HCG during trt is not required. Many docs who treat for lab numbers dont prescribe it at all. Its usually only TRT docs that prescribe it. As for the dosage I dont think 900IU a week is going to hurt but I also dont think its needed. Crislers recommended doses and dosing plan are based on a single test injection 1x a week and the 2x days of HCG give a natural boost in T just as the previous exo dose of T is fading resulting in a fairly steady level of T in the system. taking HCG every other day is not going to give the same effect where the goal is to maintain fairly consistent blood levels of T but likely will give you more of a natural test kick than 2x 250IU hcg applications which may allow you to get by with less exo test. That will be subject to the individual however, some guys with low test even when being prodded by HCG wont produce significant amounts of additional test and where the blood work comes into play.
 
From personal experience and my personal labs test I can definitively say that when I started the AI I felt better. I went 8 months on Test alone and my monthly labs were showing progressively higher E levels.
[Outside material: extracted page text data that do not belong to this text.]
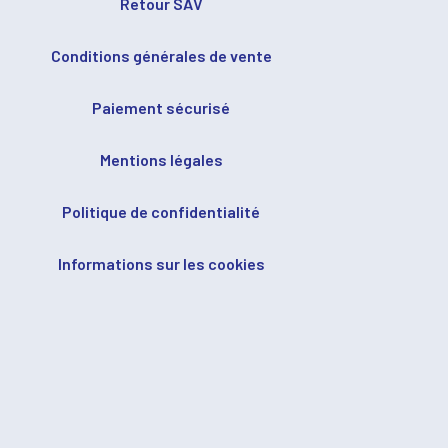
Retour SAV
Conditions générales de vente
Paiement sécurisé
Mentions légales
Politique de confidentialité
Informations sur les cookies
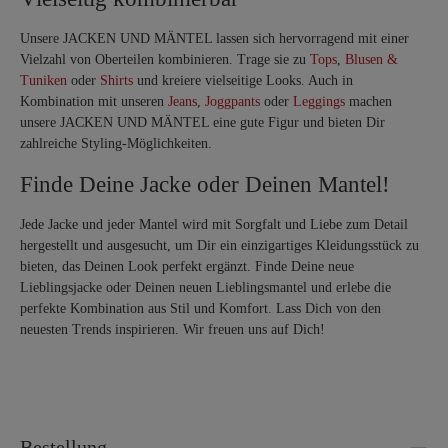
Unsere JACKEN UND MÄNTEL lassen sich hervorragend mit einer
Vielzahl von Oberteilen kombinieren. Trage sie zu
Tops
,
Blusen &
Tuniken
oder
Shirts
und kreiere vielseitige Looks. Auch in
Kombination mit unseren
Jeans
,
Joggpants
oder
Leggings
machen
unsere JACKEN UND MÄNTEL eine gute Figur und bieten Dir
zahlreiche Styling-Möglichkeiten.
Finde Deine Jacke oder Deinen Mantel!
Jede Jacke und jeder Mantel wird mit Sorgfalt und Liebe zum Detail
hergestellt und ausgesucht, um Dir ein einzigartiges Kleidungsstück zu
bieten, das Deinen Look perfekt ergänzt. Finde Deine neue
Lieblingsjacke oder Deinen neuen Lieblingsmantel und erlebe die
perfekte Kombination aus Stil und Komfort. Lass Dich von den
neuesten Trends inspirieren. Wir freuen uns auf Dich!
Bestellung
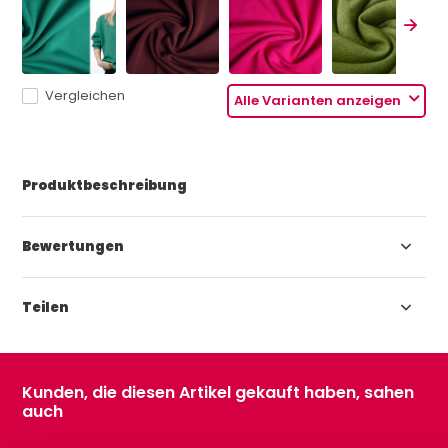
Vergleichen
Alle Varianten anzeigen
Produktbeschreibung
Bewertungen
Teilen
Kunden, die diesen Artikel gekauft haben, sahen
auch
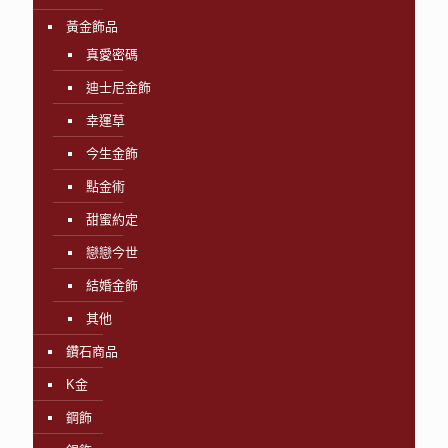
黃金飾品
真愛密碼
迪士尼金飾
幸運草
今生金飾
點金術
甜蜜約定
戀戀今世
結婚金飾
其他
鑽石商品
K金
鋼飾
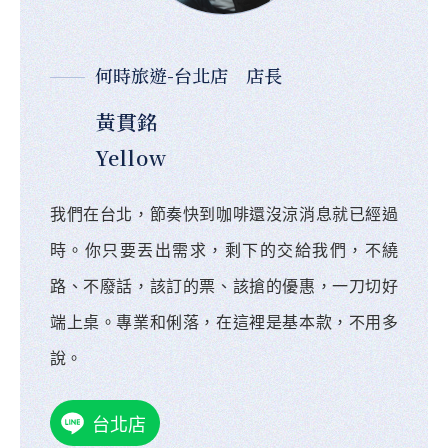
何時旅遊-台北店 店長
黃貫銘
Yellow
我們在台北，節奏快到咖啡還沒涼消息就已經過
時。你只要丟出需求，剩下的交給我們，不繞
路、不廢話，該訂的票、該搶的優惠，一刀切好
端上桌。專業和俐落，在這裡是基本款，不用多
說。
台北店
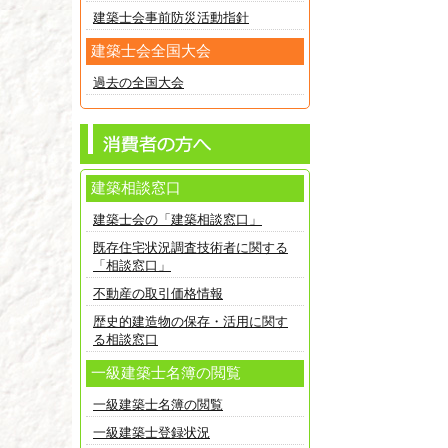
建築士会事前防災活動指針
建築士会全国大会
過去の全国大会
建築相談窓口
建築士会の「建築相談窓口」
既存住宅状況調査技術者に関する
「相談窓口」
不動産の取引価格情報
歴史的建造物の保存・活用に関す
る相談窓口
一級建築士名簿の閲覧
一級建築士名簿の閲覧
一級建築士登録状況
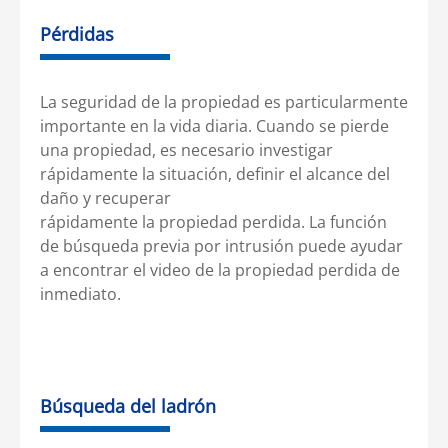
Pérdidas
La seguridad de la propiedad es particularmente
importante en la vida diaria. Cuando se pierde
una propiedad, es necesario investigar
rápidamente la situación, definir el alcance del
daño y recuperar
rápidamente la propiedad perdida. La función
de búsqueda previa por intrusión puede ayudar
a encontrar el video de la propiedad perdida de
inmediato.
Búsqueda del ladrón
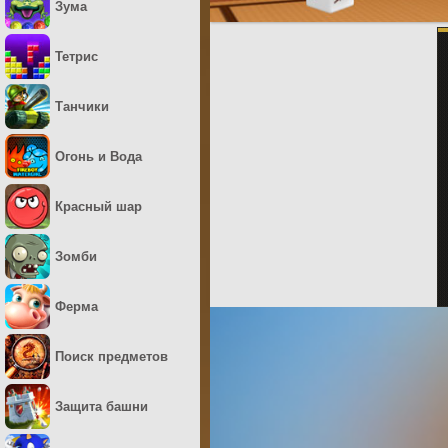
Зума
Тетрис
Танчики
Огонь и Вода
Красный шар
Зомби
Ферма
Поиск предметов
Защита башни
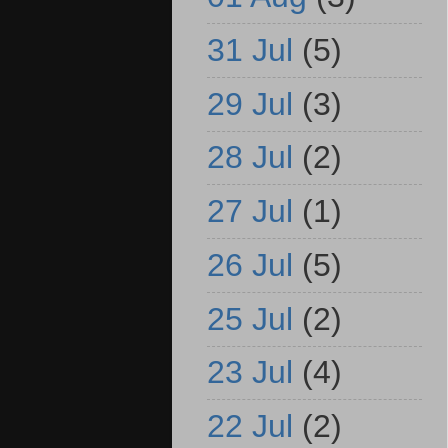
31 Jul
(5)
29 Jul
(3)
28 Jul
(2)
27 Jul
(1)
26 Jul
(5)
25 Jul
(2)
23 Jul
(4)
22 Jul
(2)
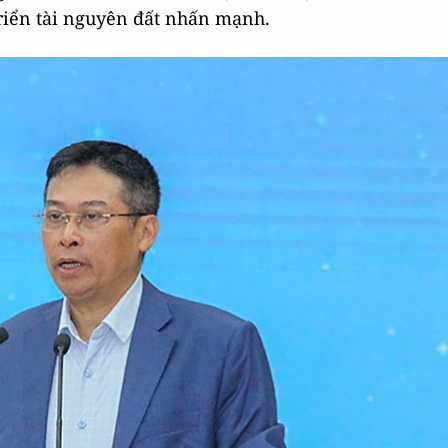
triển tài nguyên đất nhấn mạnh.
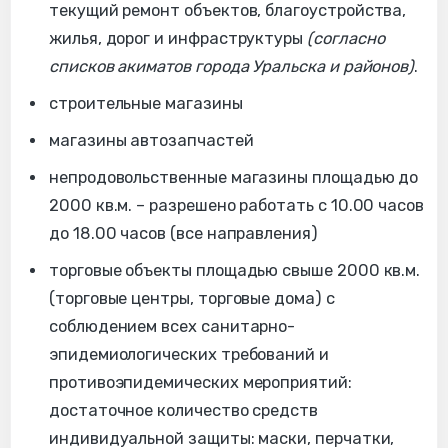
текущий ремонт объектов, благоустройства,
жилья, дорог и инфраструктуры
(согласно
списков акиматов города Уральска и районов)
.
строительные магазины
магазины автозапчастей
непродовольственные магазины площадью до
2000 кв.м. – разрешено работать с 10.00 часов
до 18.00 часов (все направления)
торговые объекты площадью свыше 2000 кв.м.
(торговые центры, торговые дома) с
соблюдением всех санитарно-
эпидемиологических требований и
противоэпидемических мероприятий:
достаточное количество средств
индивидуальной защиты: маски, перчатки,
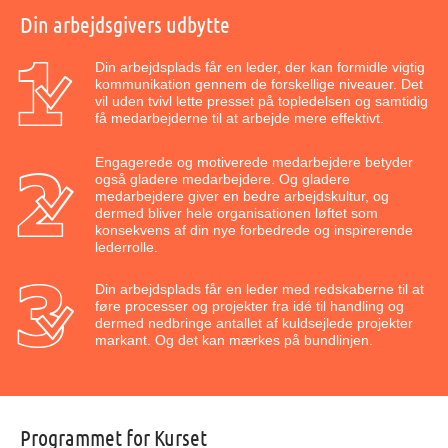
Din arbejdsgivers udbytte
Din arbejdsplads får en leder, der kan formidle vigtig
kommunikation gennem de forskellige niveauer. Det
vil uden tvivl lette presset på topledelsen og samtidig
få medarbejderne til at arbejde mere effektivt.
Engagerede og motiverede medarbejdere betyder
også gladere medarbejdere. Og gladere
medarbejdere giver en bedre arbejdskultur, og
dermed bliver hele organisationen løftet som
konsekvens af din nye forbedrede og inspirerende
lederrolle.
Din arbejdsplads får en leder med redskaberne til at
føre processer og projekter fra idé til handling og
dermed nedbringe antallet af kuldsejlede projekter
markant. Og det kan mærkes på bundlinjen.
Programmet for Kurset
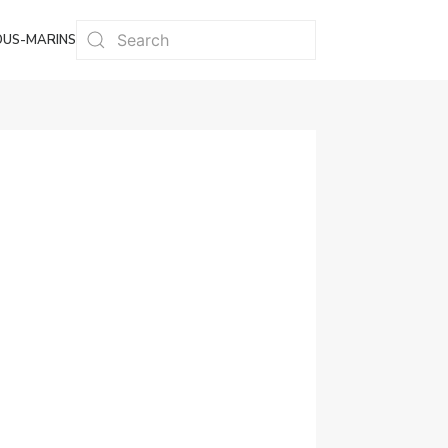
OUS-MARINS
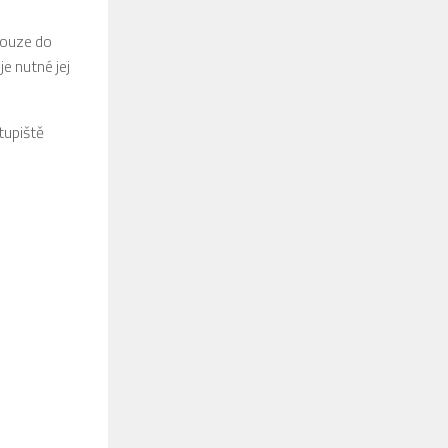
pouze do
je nutné jej
stupiště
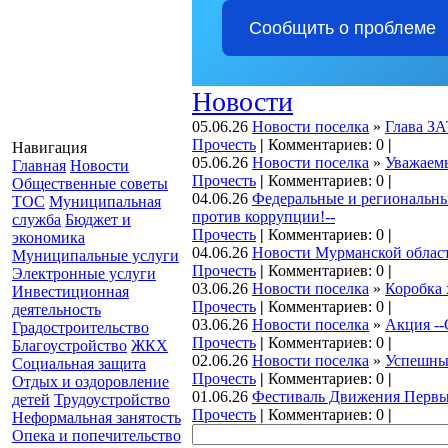
Сообщить о проблеме
Новости
05.06.26
Новости поселка
»
Глава ЗА
Прочесть
|
Комментариев: 0
|
Навигация
05.06.26
Новости поселка
»
Уважаем
Главная
Новости
Прочесть
|
Комментариев: 0
|
Общественные советы
04.06.26
Федеральные и региональны
ТОС
Муниципальная
против коррупции!--
служба
Бюджет и
Прочесть
|
Комментариев: 0
|
экономика
04.06.26
Новости Мурманской облас
Муниципальные услуги
Прочесть
|
Комментариев: 0
|
Электронные услуги
03.06.26
Новости поселка
»
Коробка 
Инвестиционная
Прочесть
|
Комментариев: 0
|
деятельность
03.06.26
Новости поселка
»
Акция --
Градостроительство
Прочесть
|
Комментариев: 0
|
Благоустройство
ЖКХ
02.06.26
Новости поселка
»
Успешные
Социальная защита
Прочесть
|
Комментариев: 0
|
Отдых и оздоровление
01.06.26
Фестиваль Движения Первы
детей
Трудоустройство
Прочесть
|
Комментариев: 0
|
Неформальная занятость
Опека и попечительство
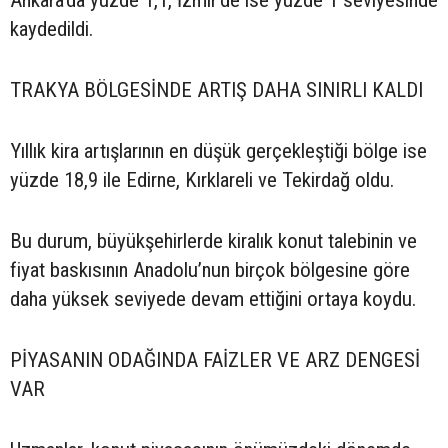
Ankara’da yüzde 1,1, İzmir’de ise yüzde 1 seviyesinde
kaydedildi.
TRAKYA BÖLGESİNDE ARTIŞ DAHA SINIRLI KALDI
Yıllık kira artışlarının en düşük gerçekleştiği bölge ise
yüzde 18,9 ile Edirne, Kırklareli ve Tekirdağ oldu.
Bu durum, büyükşehirlerde kiralık konut talebinin ve
fiyat baskısının Anadolu’nun birçok bölgesine göre
daha yüksek seviyede devam ettiğini ortaya koydu.
PİYASANIN ODAĞINDA FAİZLER VE ARZ DENGESİ
VAR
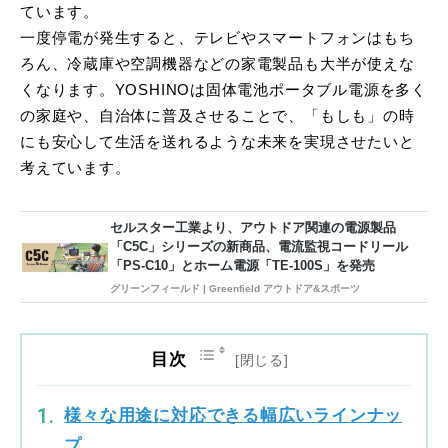
ています。
一度停電が発生すると、テレビやスマートフォンはもち
ろん、冷蔵庫や空調機器などの家電製品も大半が使えな
くなります。YOSHINOは固体電池ポータブル電源を多く
の家庭や、自治体に普及させることで、「もしも」の時
にも安心して生活を送れるような未来を実現させたいと
考えています。
セルスター工業より、アウトドア関連の電源製品
「C5C」シリーズの新商品、電流監視コードリール
「PS-C10」とホーム電源「TE-100S」を発売
グリーンフィールド | Greenfield アウトドア&スポーツ
目次
様々な用途に対応できる幅広いラインナッ
プ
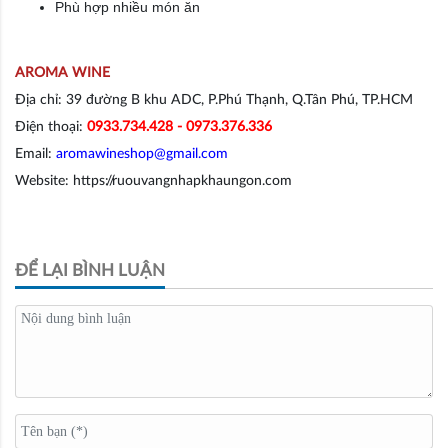
Phù hợp nhiều món ăn
AROMA WINE
Địa chỉ: 39 đường B khu ADC, P.Phú Thạnh, Q.Tân Phú, TP.HCM
Điện thoại:
0933.734.428 - 0973.376.336
Email:
aromawineshop@gmail.com
Website: https://ruouvangnhapkhaungon.com
ĐỂ LẠI BÌNH LUẬN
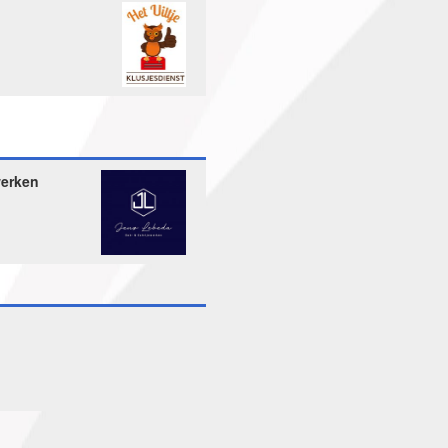
werken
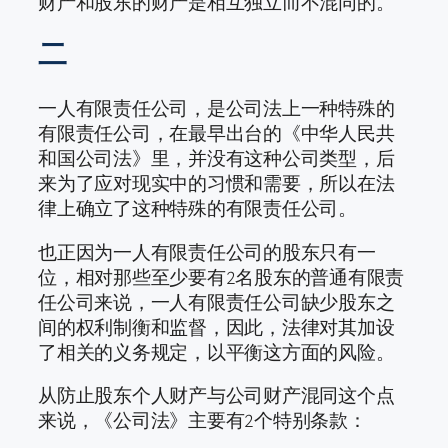
财产和股东的财产是相互独立而不混同的。
二
一人有限责任公司，是公司法上一种特殊的
有限责任公司，在最早出台的《中华人民共
和国公司法》里，并没有这种公司类型，后
来为了应对现实中的习惯和需要，所以在法
律上确立了这种特殊的有限责任公司。
也正因为一人有限责任公司的股东只有一
位，相对那些至少要有2名股东的普通有限责
任公司来说，一人有限责任公司缺少股东之
间的权利制衡和监督，因此，法律对其加设
了相关的义务规定，以平衡这方面的风险。
从防止股东个人财产与公司财产混同这个点
来说，《公司法》主要有2个特别条款：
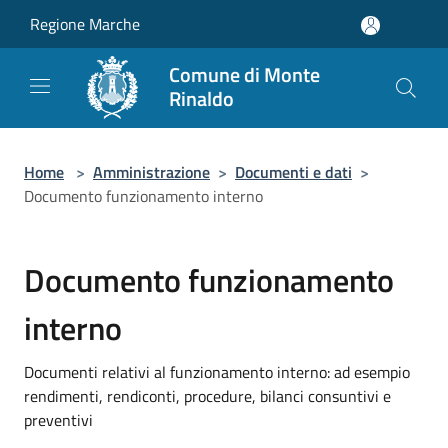
Salta al contenuto principale
Regione Marche
Comune di Monte
Rinaldo
Home
>
Amministrazione
>
Documenti e dati
>
Documento funzionamento interno
Documento funzionamento
interno
Documenti relativi al funzionamento interno: ad esempio
rendimenti, rendiconti, procedure, bilanci consuntivi e
preventivi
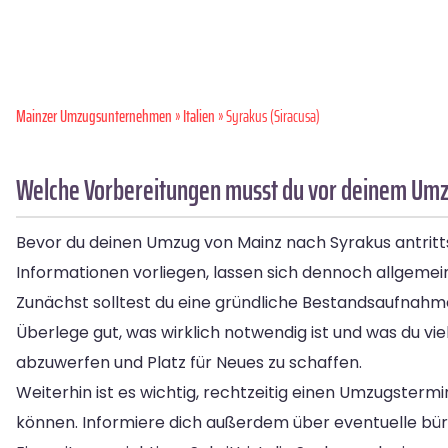
Mainzer Umzugsunternehmen
»
Italien
» Syrakus (Siracusa)
Welche Vorbereitungen musst du vor deinem Umz
Bevor du deinen Umzug von Mainz nach Syrakus antritts
Informationen vorliegen, lassen sich dennoch allgemei
Zunächst solltest du eine gründliche Bestandsaufnah
Überlege gut, was wirklich notwendig ist und was du vie
abzuwerfen und Platz für Neues zu schaffen.
Weiterhin ist es wichtig, rechtzeitig einen Umzugsterm
können. Informiere dich außerdem über eventuelle bür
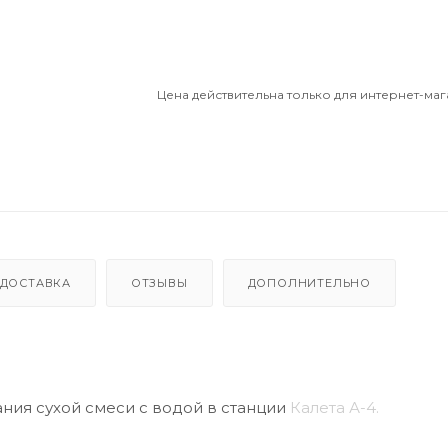
Цена действительна только для интернет-маг
ДОСТАВКА
ОТЗЫВЫ
ДОПОЛНИТЕЛЬНО
ия сухой смеси с водой в станции
Калета А-4.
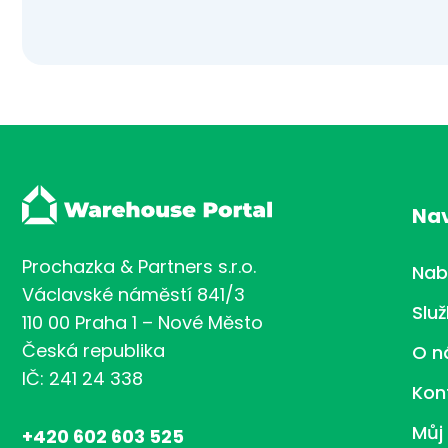
Na
Prochazka & Partners s.r.o.
Nab
Václavské náměstí 841/3
Slu
110 00 Praha 1 – Nové Město
Česká republika
O n
IČ: 241 24 338
Kon
Můj
+420 602 603 525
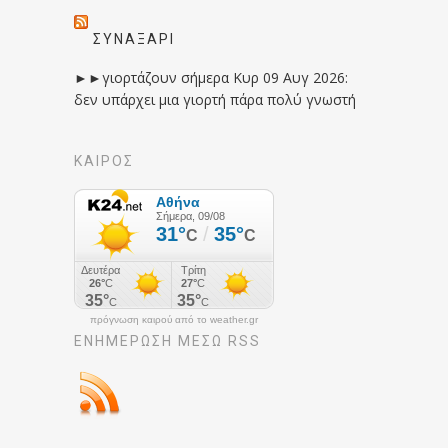
ΣΥΝΑΞΆΡΙ
►►γιορτάζουν σήμερα Κυρ 09 Αυγ 2026:
δεν υπάρχει μια γιορτή πάρα πολύ γνωστή
ΚΑΙΡΟΣ
πρόγνωση καιρού από το weather.gr
ΕΝΗΜΈΡΩΣΉ ΜΕΣΩ RSS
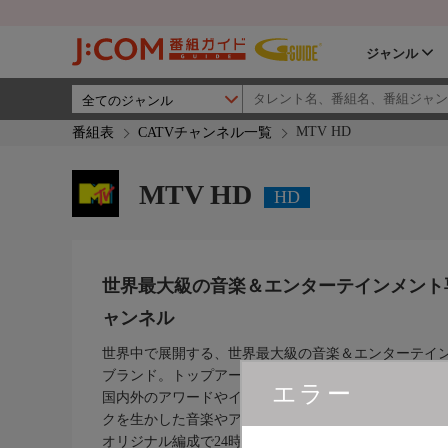
ジャンル
MTV HD
番組表
CATVチャンネル一覧
MTV HD
HD
世界最大級の音楽＆エンターテインメント
ャンネル
世界中で展開する、世界最大級の音楽＆エンターテイ
ブランド。トップアーティストの独占映像や貴重なラ
エラー
国内外のアワードやイベントまで、世界中で展開する
クを生かした音楽やアーティスト関連の多彩なコンテ
オリジナル編成で24時間放送中。全国のケーブルテレ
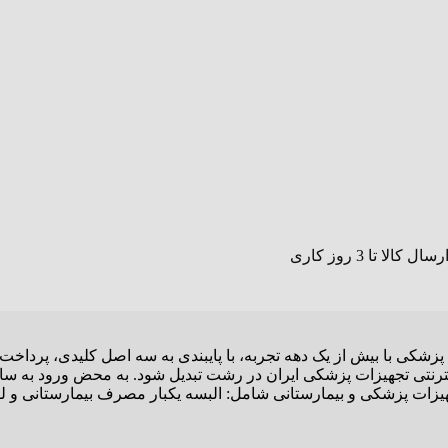
پزشکی با بیش از یک دهه تجربه، با پایبندی به سه اصل کلیدی، پرداخ
نترنتی تجهیزات پزشکی ایران در رشت تبدیل شود. به محض ورود به سای
 تجهیزات پزشکی و بیمارستانی شامل: البسه یکبار مصرف بیمارستانی و ل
I began to feel sluggish, libido wasn't as good and my sleep was affected negatively. Since adding arimidex as doses I described, everything is much better and my E levels are back to what many consider to be the "sweet spot"

The HCG did not have any miraculous affect on me aside from bringing some plump back to the fellas. I know Crisler says many of his patients feel better (for unknown) reasons when they start HCG but I can't say that was the case for me. Esthetically, I like having normal size testicles. AND I treat the HCG as insurance since many Docs are prescribing it, there provably is something good about it.

Crisler's 2 times a week injections (again from personal experience) cause my Test levels to fluctuate too much....every other day and sub Q works better for me and a lot of others on TRT.

I do agree with you wholeheartedly that you should treat the symptoms and not the lab results/tests.